Though the entries contain pictures, the copy you make should hold only the rest, exactly as written.

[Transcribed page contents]
━━━━━━
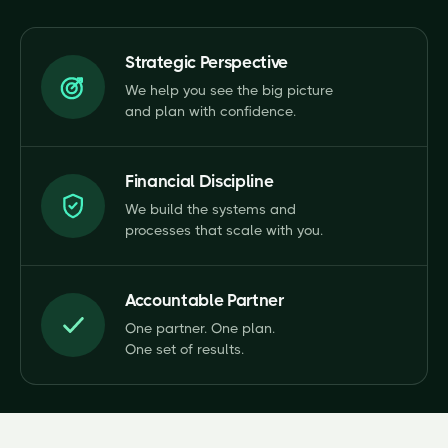
Strategic Perspective
We help you see the big picture
and plan with confidence.
Financial Discipline
We build the systems and
processes that scale with you.
Accountable Partner
One partner. One plan.
One set of results.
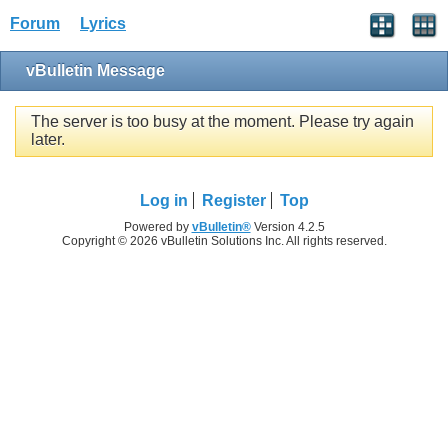
Forum
Lyrics
vBulletin Message
The server is too busy at the moment. Please try again
later.
Log in
Register
Top
Powered by
vBulletin®
Version 4.2.5
Copyright © 2026 vBulletin Solutions Inc. All rights reserved.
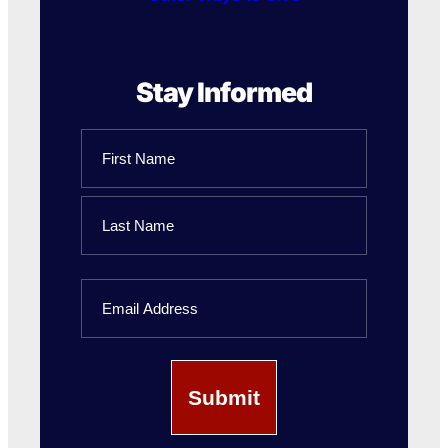
Stay Informed
Name
First
Name
Last
Email
Name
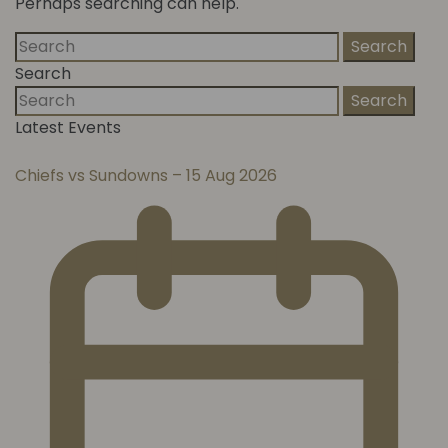
Perhaps searching can help.
Search
Search
Search
Latest Events
Chiefs vs Sundowns – 15 Aug 2026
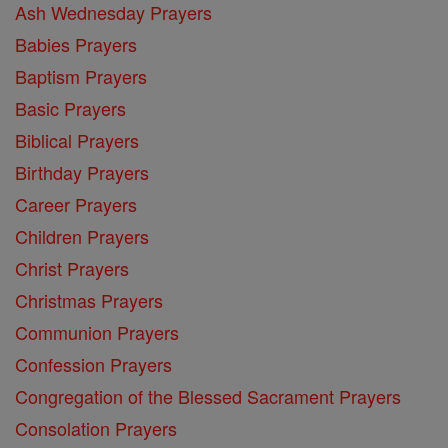
Ash Wednesday Prayers
Babies Prayers
Baptism Prayers
Basic Prayers
Biblical Prayers
Birthday Prayers
Career Prayers
Children Prayers
Christ Prayers
Christmas Prayers
Communion Prayers
Confession Prayers
Congregation of the Blessed Sacrament Prayers
Consolation Prayers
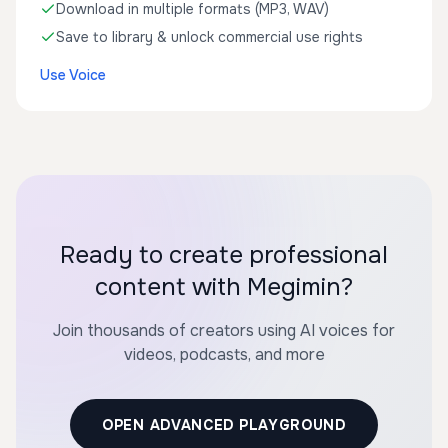
Download in multiple formats (MP3, WAV)
Save to library & unlock commercial use rights
Use Voice
Ready to create professional
content with Megimin?
Join thousands of creators using AI voices for
videos, podcasts, and more
OPEN ADVANCED PLAYGROUND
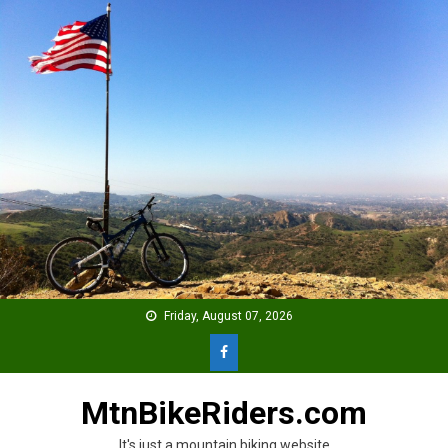
Skip
to
content
Friday, August 07, 2026
MtnBikeRiders.com
It's just a mountain biking website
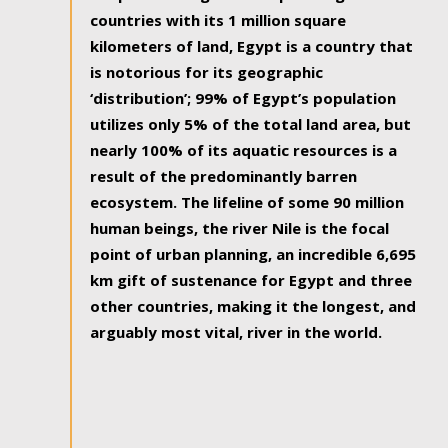
countries with its 1 million square
kilometers of land, Egypt is a country that
is notorious for its geographic
‘distribution’; 99% of Egypt’s population
utilizes only 5% of the total land area, but
nearly 100% of its aquatic resources is a
result of the predominantly barren
ecosystem. The lifeline of some 90 million
human beings, the river Nile is the focal
point of urban planning, an incredible 6,695
km gift of sustenance for Egypt and three
other countries, making it the longest, and
arguably most vital, river in the world.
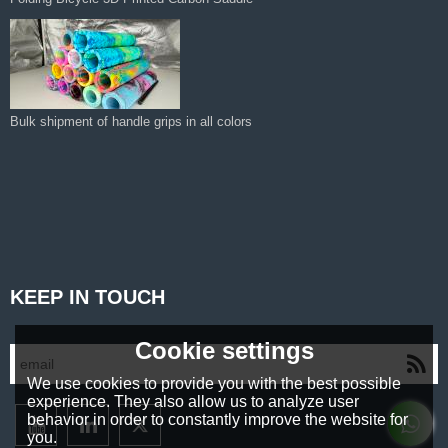
Bulk shipment of handle grips in all colors
KEEP IN TOUCH
Cookie settings
We use cookies to provide you with the best possible
experience. They also allow us to analyze user
behavior in order to constantly improve the website for
you.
━━━━━━
» **THE ANSWER**:
Strategic Perspective
We help you see the big picture
and plan with confidence.
Financial Discipline
We build the systems and
processes that scale with you.
Accountable Partner
One partner. One plan.
One set of results.
Forum
Lyrics
vBulletin Message
The server is too busy at the moment. Please try again
later.
Log in
Register
Top
Powered by
vBulletin®
Version 4.2.5
Copyright © 2026 vBulletin Solutions Inc. All rights reserved.
Stay Informed
Name
First
Name
Last
Email
Name
Perhaps searching can help.
Search
Search
Search
Latest Events
Chiefs vs Sundowns – 15 Aug 2026
Ash Wednesday Prayers
Babies Prayers
Baptism Prayers
Basic Prayers
Biblical Prayers
Birthday Prayers
Career Prayers
Children Prayers
Christ Prayers
Christmas Prayers
Communion Prayers
Confession Prayers
Congregation of the Blessed Sacrament Prayers
Consolation Prayers
Download in multiple formats (MP3, WAV)
Save to library & unlock commercial use rights
Use Voice
Ready to create professional
content with Megimin?
Join thousands of creators using AI voices for
videos, podcasts, and more
OPEN ADVANCED PLAYGROUND
Skip
to
content
Friday, August 07, 2026
MtnBikeRiders.com
It's just a mountain biking website
countries with its 1 million square
kilometers of land, Egypt is a country that
is notorious for its geographic
‘distribution’; 99% of Egypt’s population
utilizes only 5% of the total land area, but
nearly 100% of its aquatic resources is a
result of the predominantly barren
ecosystem. The lifeline of some 90 million
human beings, the river Nile is the focal
point of urban planning, an incredible 6,695
km gift of sustenance for Egypt and three
other countries, making it the longest, and
arguably most vital, river in the world.
Bulk shipment of handle grips in all colors
KEEP IN TOUCH
Cookie settings
We use cookies to provide you with the best possible
experience. They also allow us to analyze user
behavior in order to constantly improve the website for
you.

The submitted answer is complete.